[Data records Boundary: Start]
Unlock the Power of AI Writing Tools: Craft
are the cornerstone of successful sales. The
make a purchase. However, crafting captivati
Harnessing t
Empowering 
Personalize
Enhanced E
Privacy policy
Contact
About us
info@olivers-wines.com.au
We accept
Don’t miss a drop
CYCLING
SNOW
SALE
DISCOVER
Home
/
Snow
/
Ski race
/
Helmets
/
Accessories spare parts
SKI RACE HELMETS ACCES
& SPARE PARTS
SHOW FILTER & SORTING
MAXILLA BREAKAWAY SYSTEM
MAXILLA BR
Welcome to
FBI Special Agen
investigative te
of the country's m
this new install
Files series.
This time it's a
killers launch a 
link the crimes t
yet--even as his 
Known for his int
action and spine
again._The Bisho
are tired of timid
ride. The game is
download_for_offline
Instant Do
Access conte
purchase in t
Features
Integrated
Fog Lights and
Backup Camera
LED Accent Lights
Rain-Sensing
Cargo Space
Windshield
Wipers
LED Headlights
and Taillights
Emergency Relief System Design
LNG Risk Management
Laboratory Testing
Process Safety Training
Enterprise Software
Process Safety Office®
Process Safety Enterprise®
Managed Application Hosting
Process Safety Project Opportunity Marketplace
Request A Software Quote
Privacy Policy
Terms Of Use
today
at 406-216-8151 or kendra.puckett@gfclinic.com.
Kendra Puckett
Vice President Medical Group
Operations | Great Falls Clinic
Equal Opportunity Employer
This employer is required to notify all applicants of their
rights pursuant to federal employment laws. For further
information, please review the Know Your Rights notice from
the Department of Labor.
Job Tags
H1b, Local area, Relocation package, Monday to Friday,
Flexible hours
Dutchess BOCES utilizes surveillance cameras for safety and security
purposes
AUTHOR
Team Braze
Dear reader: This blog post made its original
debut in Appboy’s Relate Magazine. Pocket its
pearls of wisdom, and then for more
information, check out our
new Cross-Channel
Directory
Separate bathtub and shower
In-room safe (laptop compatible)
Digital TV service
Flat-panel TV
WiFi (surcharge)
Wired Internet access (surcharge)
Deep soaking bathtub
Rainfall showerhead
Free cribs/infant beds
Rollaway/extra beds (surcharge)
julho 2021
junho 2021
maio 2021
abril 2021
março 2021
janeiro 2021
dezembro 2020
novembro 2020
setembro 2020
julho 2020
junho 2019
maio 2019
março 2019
[Data records Boundary: End]
** Directions **
Set down, from the entries above, exactly the lines from the one with "this new install" up to and including the one with "Backup Camera", and no other lines.

** Solution to this problem **
this new install
Files series.
This time it's a
killers launch a 
link the crimes t
yet--even as his 
Known for his int
action and spine
again._The Bisho
are tired of timid
ride. The game is
download_for_offline
Instant Do
Access conte
purchase in t
Features
Integrated
Fog Lights and
Backup Camera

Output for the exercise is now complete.